おいしい記憶。皆をつなぐ、だし巻き玉子。
焼く人によって全く異なる、だし巻き玉子だ。

父方のだし巻き玉子は卸売市場で買ってきたものだった。祖父が魚屋だったため、いつも卸売市場に行き、買っていた。仕事で売れ残った時や、正月などのめでたい席でだけ食卓に並ぶ特別メニューだった。
今となっては魚屋もやめたので、食べられないメニューとなっている。

母方のだし巻き玉子はごくごく普通。けれどつくる人によって微妙に違う。
例えば祖父は葛粉を入れて出汁を少し止める。祖母は水を入れず、粉末出汁だけ。逆に、調理資格を持つ叔父は出汁を多めに入れる。
全員違った味で、でもとても好き。
「今日は誰が作ったの?」なんて聞きながら食べるだし巻き玉子は、格別だった。

そして時が経ち、私も料理を習うようになった。普段は祖母や母から習うけど、時間ある時は叔父からも習っている。
だし巻き玉子もその一つだ。
叔父は丁寧に見せてくれた。そして「やってご覧」と菜箸を渡してきた。
どうせするなら楽しまなきゃ。私は頷いた。

まずは、卵を常温に戻しておく。水と温度差がない方がいいからだって。
常温に戻った卵を割り溶く。そのときにカラザと言われる白い塊をとっておく。その方が口当たりがよくなるらしい。
しっかり溶けたら、水を入れる。最初は、卵2個に対して、水は60ml。それでも難しかったら50mlくらいから始める。最終的には水120mlが理想らしい。凄いよね。
水を入れたらしっかり混ぜる。ここでしっかり混ぜておかないと焼きにくいんだって。
粉末出汁と隠し味の醤油を入れたらもう一度混ぜる。これでようやく卵液が完成。

温まった玉子焼き器に薄く油を塗ったら、少し卵液を入れる。固まったらくるくると巻いていく。私は奥から手前にまいていく派だ。だって叔父から習ったのがそうだったからね。
端まで巻けたら、油を敷いて、少し卵液を入れて巻いての繰り返し。

叔父のようにうまくはないけど、無事何とかなった。
「綺麗にできなかったら、巻きすで形を整えたらいい」
そう言って巻きすでぎゅっと固めてくれた。そしたら叔父のだし巻き玉子のように綺麗になった。味は自画自賛だけどおいしかった。

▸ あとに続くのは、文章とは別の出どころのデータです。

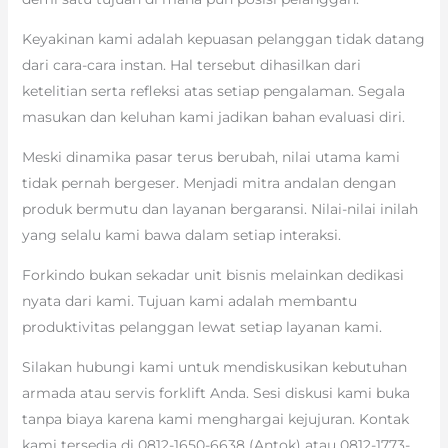
Keyakinan kami adalah kepuasan pelanggan tidak datang
dari cara-cara instan. Hal tersebut dihasilkan dari
ketelitian serta refleksi atas setiap pengalaman. Segala
masukan dan keluhan kami jadikan bahan evaluasi diri.
Meski dinamika pasar terus berubah, nilai utama kami
tidak pernah bergeser. Menjadi mitra andalan dengan
produk bermutu dan layanan bergaransi. Nilai-nilai inilah
yang selalu kami bawa dalam setiap interaksi.
Forkindo bukan sekadar unit bisnis melainkan dedikasi
nyata dari kami. Tujuan kami adalah membantu
produktivitas pelanggan lewat setiap layanan kami.
Silakan hubungi kami untuk mendiskusikan kebutuhan
armada atau servis forklift Anda. Sesi diskusi kami buka
tanpa biaya karena kami menghargai kejujuran. Kontak
kami tersedia di 0812-1650-6638 (Antok) atau 0812-1773-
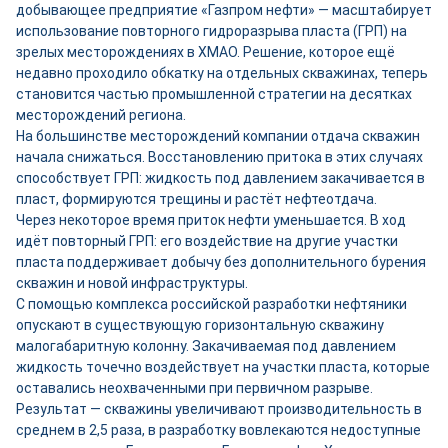
добывающее предприятие «Газпром нефти» — масштабирует
использование повторного гидроразрыва пласта (ГРП) на
зрелых месторождениях в ХМАО. Решение, которое ещё
недавно проходило обкатку на отдельных скважинах, теперь
становится частью промышленной стратегии на десятках
месторождений региона.
На большинстве месторождений компании отдача скважин
начала снижаться. Восстановлению притока в этих случаях
способствует ГРП: жидкость под давлением закачивается в
пласт, формируются трещины и растёт нефтеотдача.
Через некоторое время приток нефти уменьшается. В ход
идёт повторный ГРП: его воздействие на другие участки
пласта поддерживает добычу без дополнительного бурения
скважин и новой инфраструктуры.
С помощью комплекса российской разработки нефтяники
опускают в существующую горизонтальную скважину
малогабаритную колонну. Закачиваемая под давлением
жидкость точечно воздействует на участки пласта, которые
оставались неохваченными при первичном разрыве.
Результат — скважины увеличивают производительность в
среднем в 2,5 раза, в разработку вовлекаются недоступные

それからというもの、しばらくの間だし巻き玉子を練習した。


実際のだし巻き玉子

それを父方の祖父母に披露した。もちろんおいしいと言ってくれた。それを聞いてにやけたのを覚えている。
焼いたついでに、祖母の玉子焼きも習ってきた。
母方の家はだし巻き玉子を玉子焼きというが、母方の家は違ったから。
こっちの玉子焼きについて知りたかったのだ。
わかったのは砂糖も醤油もちょっと多いかなくらいに入れること。
巻くのに慣れているかしっかりと楕円形の玉子焼きができた。



そんなある日のこと。普通に焼いたはずの玉子焼きがどう見てもおかしかった。断面が楕円形じゃない。三角形なのだ。


実際の玉子焼き

そこで思い出したのは母方の祖母のこと。祖母が焼くだし巻き玉子は必ずと言っていいほど断面が三角形になる。
本人は恥ずかしがっているし、皆にどうやったらそうなるのかと聞かれている。だから祖母はめったにだし巻き玉子を焼かなかった。私も三角形なんてありえないと思っていた。

けれど、できてしまったのだ。思わず写真を撮って、母方の祖父に送り付けた。
「おばあちゃんと同じ形になりました」って。

数日後、会いに行った。叔父からは「どうやったら三角形になるんだ」と呆れられ、祖父からは「おばあちゃんの血だね」と慰めてもらった。
肝心の祖母からは「似なくていいところを似て」とため息をつかれてしまった。

けれど同時に嬉しそうだった。三角形仲間ができたのももちろんだが、自分と同じ三角形の形ができるなら、同じ血が流れていると、料理の血を継いでいると思ったらしい。
祖母は私からしたら料理上手だからね。その料理の血を継いでいるだろう、きっと上達するだろうって嬉しかったみたい。

その日の空気は穏やかで温かかった。皆して笑った日だった。


私にとっての玉子焼きは二種類ある。
まずは魚屋の祖父が祝いの時、買ってくれるものであり、仕事で忙しい叔父がわざわざ教えてくれたものでもある。
そして祖母との血のつながりを強く感じた三角形の玉子焼き。

狙って作れるわけじゃない。けれど最近、回数が増えてきた。だし巻き玉子こそ水分多めでなりにくいが、玉子焼きなら結構の頻度で作ってしまう。
三角形になった時は、つい、祖母の声と祖父の反応が見たくて、写真を撮ってはメールする。

「二人とも元気ですか。また玉子焼きが三角形です」


最近では、三角形になるもんねと祖母は堂々としだすし、叔父は「自分から習ったことはどこいった」と言いながら、どうやってできるのか聞いてくる。
祖父は食べられて満足らしい。形に関しては「おばあちゃんとお揃いだね」とにこにこするだけ。

父方の祖母は「珍しいねぇ」と笑うし、祖父は味さえよければと気にしない。
最初は驚いてくれた父と弟も、慣れてきたのかなんとも反応しなくなった。

でも私は嬉しいのだ。
あの料理上手のおばあちゃんと同じ形だからね。
今日も今日とて玉子焼きを焼く。
きっと三角形になるんだろうな。いや、いっそなってしまえって思いながらね。